KIEV, Ukraine & SANKT AUGUSTIN, Germany—Crowdsourcing is far from a new tactic, being as it is a cheaper and sometimes faster option of advancing new ideas, especially for individuals or smaller organizations. But now this approach is being harnessed by a handful of larger pharmaceutical firms as well, in separate efforts aimed at spurring the identification of promising new molecules and finding therapeutics for a neglected disease.
Chemical research organization Enamine Ltd., which boasts the world's largest collections of building blocks and screening compound libraries, and BioSolveIT GmbH have launched the REAL Space Navigator, a jointly developed software tool that leverages Enamine's REAL (readily accessible) virtual compound concept. This new tool offers easy search-and-find access to more than 640 million pharmaceutical-oriented molecules, making it the largest chemical space of commercially accessible compounds to date.
Enamine is able to assemble new compounds through single-step combinations of the 150,000 building blocks it has available. By using the most characterized ones and confirming their utility in parallel synthesis via 106 reaction protocols the company has developed, Enamine says it can ensure a minimum synthesis rate of 80 percent and a delivery time of just three to four weeks. To complement that, BioSolveIT's software offerings enable users to easily and effectively search a massive chemical library that would be daunting with standard search tools. REAL Space Navigator can be used on standard computers without even the need for connecting to the internet.
Michael Bossert, head of strategic alliances at Enamine, commented: “The drug discovery industry has an enormous interest in new chemical compounds. Our REAL concept provides an efficient solution for virtual screening initiatives and analog searches to our clients, who appreciate going beyond the availability bias. BioSolveIT’s fantastic team and its exceptional software platforms have already expanded the borders of Enamine’s REAL database. We will continue to evolve this and hope to put billions of our future tangible molecules at researchers’ fingertips.”
Neither BioSolveIT nor Enamine plan to let this new community resource rest on its laurels, either—they intend to continue collaborating, with a goal of expanding the database to more than one billion compounds by the end of the second quarter of 2018.
Around the same time, another partnership—this one consisting of the University of Sydney, Erasmus MC and the Drugs for Neglected Diseases initiative (DNDi)—announced the launch of the Mycetoma Open Source (MycetOS) project. This initiative will apply an open pharma approach to the discovery of compounds that could result in new treatments for patients with fungal mycetoma (eumycetoma), a tropical infectious disease that attacks skin, deep muscle and bone, resulting in deformities that frequently lead to amputation and permanent disability. There are existing treatment options, but they are often toxic, ineffective and expensive.
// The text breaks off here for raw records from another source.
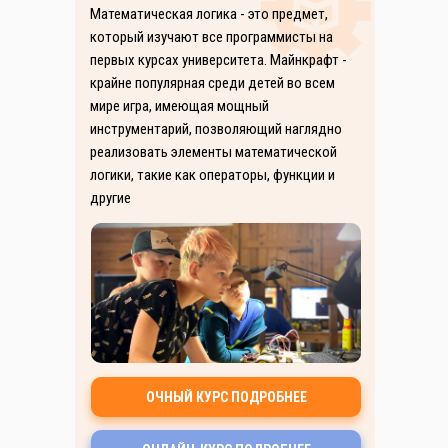
Математическая логика - это предмет,
который изучают все программисты на
первых курсах университета. Майнкрафт -
крайне популярная среди детей во всем
мире игра, имеющая мощный
инструментарий, позволяющий наглядно
реализовать элементы математической
логики, такие как операторы, функции и
другие
ОЧНЫЙ КУРС ПОДРОБНЕЕ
The point of MycetOS is to advance drug discovery efforts by offering a fully transparent online presence and soliciting community-driven, in-kind scientific contributions. All ideas and results will be shared real-time in an open-access database, with Twitter and a subreddit in use for community discussion. The first step will consist of making a manuscript, “Analogues of fenarimols as novel drug candidates for mycetoma,” available for the global scientific community to review. The manuscript was submitted with its full dataset to bioRxiv, an open-access biology preprint server, for community review and comments, and details the results of efforts to screen 800 diverse, drug-like molecules for active compounds against the causative pathogen of eumycetoma. MycetOS participants from the University of Sydney, Erasmus MC and DNDi co-authored the manuscript, as did partners at the Medicines for Malaria Venture, which also provided the molecules for screening from their Stasis and open-access Pathogen Boxes.
“We invite anyone interested to review not only the manuscript but also the dataset, and to join this Open Pharma drug discovery project for mycetoma,” commented Dr. Mat Todd, associate professor at the University of Sydney. “Forward movement of the work looks to the participation of interested researchers and others. This is already happening successfully with a previous Open Pharma project, Open Source Malaria (@O_S_M).”
“While MycetOS was developed by participants from the University of Sydney, Erasmus MC and DNDi, it is not ‘owned’ by any of us,” said Wendy van de Sande, associate professor at Erasmus MC. “This early work merely starts a process of discovering potential new chemical entities for eumycetoma, and we invite anyone interested to identify how they might contribute and participate as an equal partner in this search for a new treatment for this most neglected of tropical diseases.”